Now if they want to overhaul property taxes statewide by raising state income taxes and making those taxes progressive by finally taking on the primary financial responsibility to fund schools that the state constitution calls for, good.
But only then can these stick figures in Springfield pretend to be ready to muck around with a proven and imperfect funding mechanism that works in our local towns.
Meanwhile, there is another low-grade fever sweeping the state capital that would greatly expand “home rule” authority in any Illinois community that sports a stoplight and a Casey’s General Store (any town bigger than 5,000 souls). Local governments love home rule as it gives them greater authority to make key decisions. It also allows local governments bigger than 25,000 people, or that have directly OK’d it by referendum to increase revenues in any number of ways.

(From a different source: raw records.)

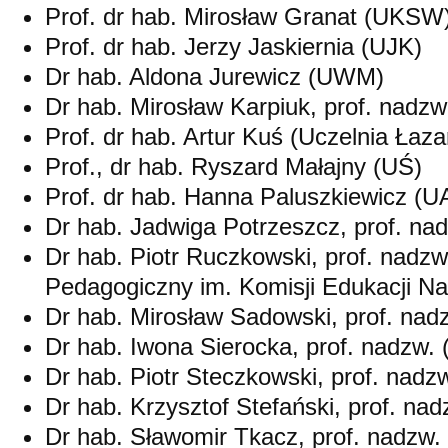
Prof. dr hab. Mirosław Granat (UKSW
Prof. dr hab. Jerzy Jaskiernia (UJK)
Dr hab. Aldona Jurewicz (UWM)
Dr hab. Mirosław Karpiuk, prof. nadz
Prof. dr hab. Artur Kuś (Uczelnia Łaza
Prof., dr hab. Ryszard Małajny (UŚ)
Prof. dr hab. Hanna Paluszkiewicz (
Dr hab. Jadwiga Potrzeszcz, prof. na
Dr hab. Piotr Ruczkowski, prof. nadzw
Pedagogiczny im. Komisji Edukacji N
Dr hab. Mirosław Sadowski, prof. nad
Dr hab. Iwona Sierocka, prof. nadzw.
Dr hab. Piotr Steczkowski, prof. nadz
Dr hab. Krzysztof Stefański, prof. nad
Dr hab. Sławomir Tkacz, prof. nadzw.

Around here, two towns, River Forest and Forest Park, have put home rule on the ballot in recent decades and it went down harder than Trump will in this fall’s general election.
At this paper, we are believers in local government and so we have typically been full-throated in support of home rule. But voters, even on the level where they go to church and the gym with their electeds, are adamant in rejecting that expansion of local taxing authority. Only Springfield would take this moment of near-unanimous loss of faith in state government to put this measure forward.
Of course, the statewide home rule expansion has little chance of going anywhere. Although a municipal lobbying group is pushing for it, the legislation, which calls for putting the question to voters statewide, is stalled in the House.
And anyway it’d take three-fifths of legislators to get the question on the ballot and then three-fifths of voters to approve it. Not exactly what we’d call terrific odds.
We get it. You’re powerless to actually pass a state budget and now you’re bored. But don’t take it out on the rest of us trying to just live quietly and survive Springfield’s implosion.